C'est l'une des seules fois où je me sens vraiment écouté. C'est dingue hein ?

Mais c'est la réalité, chaque fois que je parle à ma mère, elle fait semblant de m'écouter. Je le sens et crois que je ne le vois pas. Ce que j'aimerais, c'est que des fois, elle pose ce qu'elle est en train de faire, qu'elle pose son portable ou qu'elle arrête de lire ce qu'elle pourrait lire plus tard, pour m'écouter. Que je la sente captivée par ce que je dis et qu'elle me réponde en me posant des questions ou en m'encourageant sur ce que je suis en train de faire.
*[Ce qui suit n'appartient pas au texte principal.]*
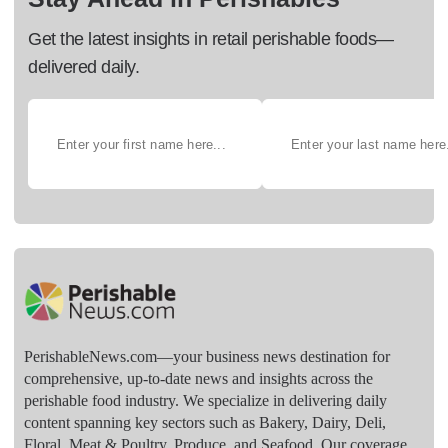
Get the latest insights in retail perishable foods—
delivered daily.
PerishableNews.com—​your business news destination for
comprehensive, up-to-date news and insights across the
perishable food industry. We specialize in delivering daily
content spanning key sectors such as Bakery, Dairy, Deli,
Floral, Meat & Poultry, Produce, and Seafood. Our coverage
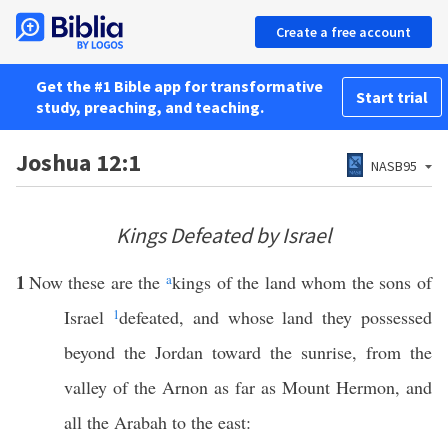
Create a free account
Get the #1 Bible app for transformative
Start trial
study, preaching, and teaching.
Joshua 12:1
NASB95
Kings Defeated by Israel
1
Now these are the
a
kings of the land whom the sons of
Israel
1
defeated, and whose land they possessed
beyond the Jordan toward the sunrise, from the
valley of the Arnon as far as Mount Hermon, and
all the Arabah to the east:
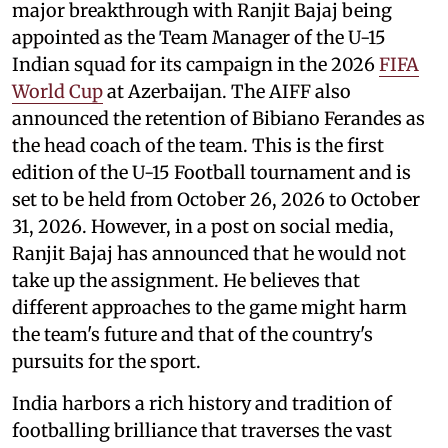
major breakthrough with Ranjit Bajaj being
appointed as the Team Manager of the U-15
Indian squad for its campaign in the 2026
FIFA
World Cup
at Azerbaijan. The AIFF also
announced the retention of Bibiano Ferandes as
the head coach of the team. This is the first
edition of the U-15 Football tournament and is
set to be held from October 26, 2026 to October
31, 2026. However, in a post on social media,
Ranjit Bajaj has announced that he would not
take up the assignment. He believes that
different approaches to the game might harm
the team's future and that of the country's
pursuits for the sport.
India harbors a rich history and tradition of
footballing brilliance that traverses the vast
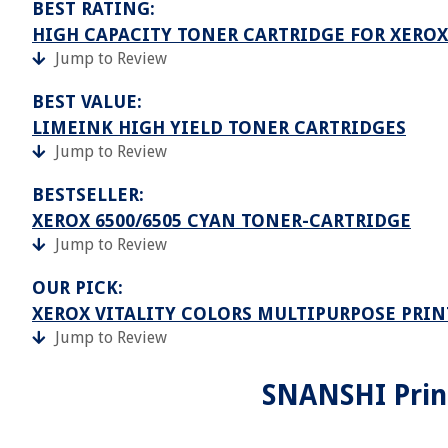
BEST RATING:
HIGH CAPACITY TONER CARTRIDGE FOR XEROX
Jump to Review
BEST VALUE:
LIMEINK HIGH YIELD TONER CARTRIDGES
Jump to Review
BESTSELLER:
XEROX 6500/6505 CYAN TONER-CARTRIDGE
Jump to Review
OUR PICK:
XEROX VITALITY COLORS MULTIPURPOSE PRIN
Jump to Review
SNANSHI Print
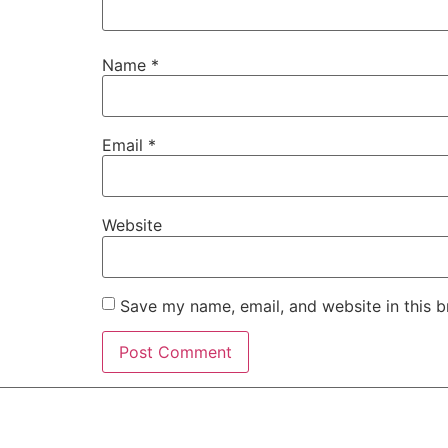
Name
*
Email
*
Website
Save my name, email, and website in this b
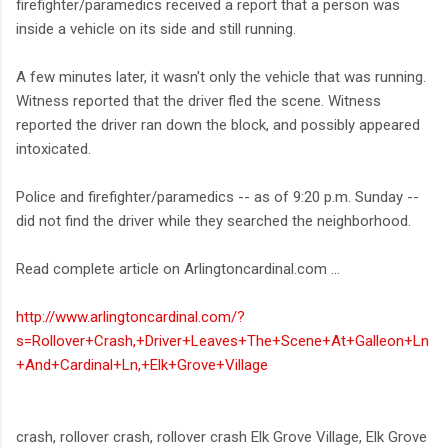
firefighter/paramedics received a report that a person was
inside a vehicle on its side and still running.
A few minutes later, it wasn't only the vehicle that was running.
Witness reported that the driver fled the scene. Witness
reported the driver ran down the block, and possibly appeared
intoxicated.
Police and firefighter/paramedics -- as of 9:20 p.m. Sunday --
did not find the driver while they searched the neighborhood.
Read complete article on Arlingtoncardinal.com ...
http://www.arlingtoncardinal.com/?
s=Rollover+Crash,+Driver+Leaves+The+Scene+At+Galleon+Ln
+And+Cardinal+Ln,+Elk+Grove+Village
crash, rollover crash, rollover crash Elk Grove Village, Elk Grove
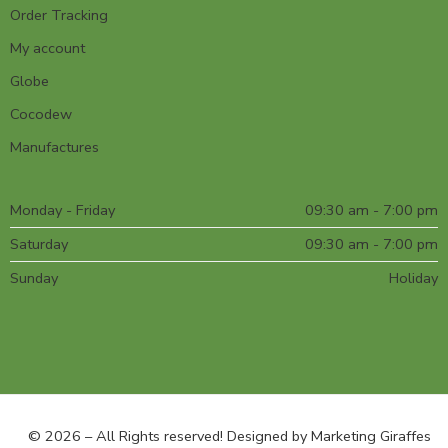
Order Tracking
My account
Globe
Cocodew
Manufactures
Monday - Friday
09:30 am - 7:00 pm
Saturday
09:30 am - 7:00 pm
Sunday
Holiday
© 2026 – All Rights reserved! Designed by
Marketing Giraffes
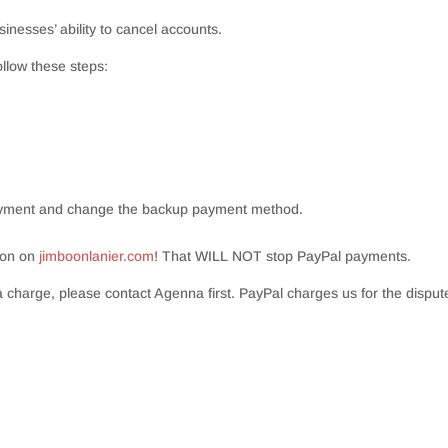
inesses’ ability to cancel accounts.
ollow these steps:
payment and change the backup payment method.
ion on
jimboonlanier.com
! That WILL NOT stop PayPal payments.
 charge, please contact Agenna first. PayPal charges us for the dispute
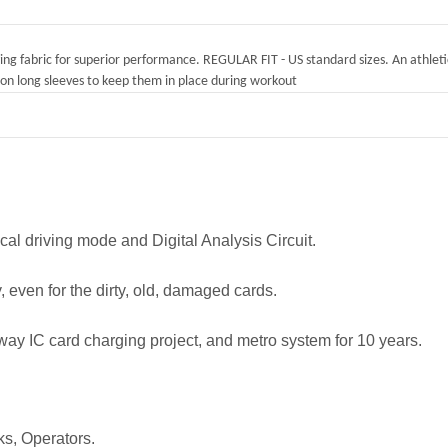
rying fabric for superior performance. REGULAR FIT - US standard sizes. An athletic
on long sleeves to keep them in place during workout
 driving mode and Digital Analysis Circuit.
, even for the dirty, old, damaged cards.
 IC card charging project, and metro system for 10 years.
ks, Operators.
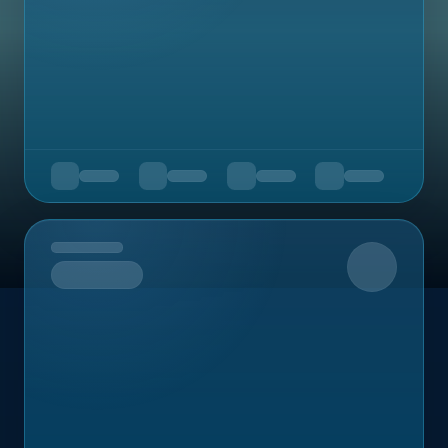
Upcoming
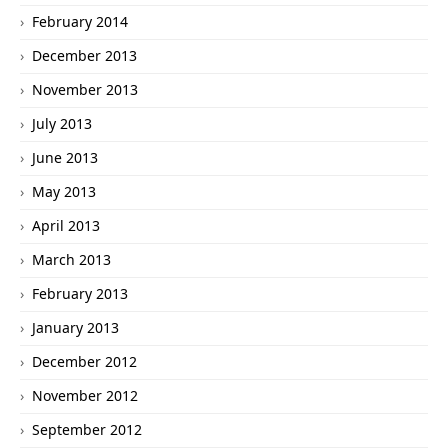
February 2014
December 2013
November 2013
July 2013
June 2013
May 2013
April 2013
March 2013
February 2013
January 2013
December 2012
November 2012
September 2012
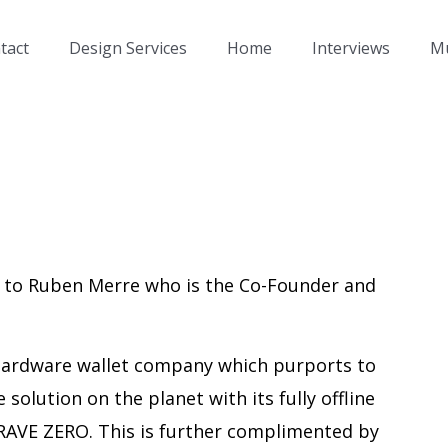
tact
Design Services
Home
Interviews
Mu
g to Ruben Merre who is the Co-Founder and
hardware wallet company which purports to
 solution on the planet with its fully offline
RAVE ZERO. This is further complimented by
J'aimerais qu'elle me montre qu'elle est là. Je sais que ça n'a pas été facile pour elle lorsque mon père a quitté ce monde, qu'elle a dû endosser les deux rôles. Mais je ne lui demande pas de faire les deux, je veux seulement qu'elle agisse comme une vraie mère.

Il n'y a pas une seule fois où son regard ne m'a rien procuré. Je plonge dedans à chaque fois et c'est difficile de s'en détacher. Ses yeux bleus sont si intenses.

Soudain, sans que je prenne le temps de réfléchir, des mots sortent de ma bouche.

- J'ai toujours eu des vieux en face de moi alors, l'ennui était vraiment là. Mais depuis que t'es arrivé, tu as comblé cet ennui et, ça fait du bien.

Je vois de la surprise dans ses yeux qui disparaît dans la seconde d'après, laissant place à de la douceur et un sourire. Je ferme les yeux et le sommeil m'emporte. J'essaie de ne penser à rien en sachant que je regretterai le lendemain les paroles que j'ai prononcé.


Je me réveille en sursaut, je me tourne vers mon réveil.

4:55

Je soupire et quand je me retourne, je suis étonnée de voir qu'il est toujours là, à mes côtés.

Comment se fait-il qu'il soit toujours là ?

Pendant une minute, je m'accorde le droit de le regarder. Ses yeux sont décoiffés, sa bouche entrouverte, son tee-shirt est légèrement relevé laissant apercevoir le bas de son ventre bronzé.

La dernière chose que je remarque, c'est sa main posée sur ma jambe.

Son contact ne me dérange pas. Je me sens en sécurité à ses côtés même si ça ne fait que quelques mois que je le connaît. 

J'arrive à retrouver le sommeil, un sourire aux lèvres. Que je fais disparaître dans la seconde d'après, repensant à ma meilleure amie. Elle qui a l'air de l'aimer beaucoup.

Cependant, je décide de laisser sa main posée sur ma jambe.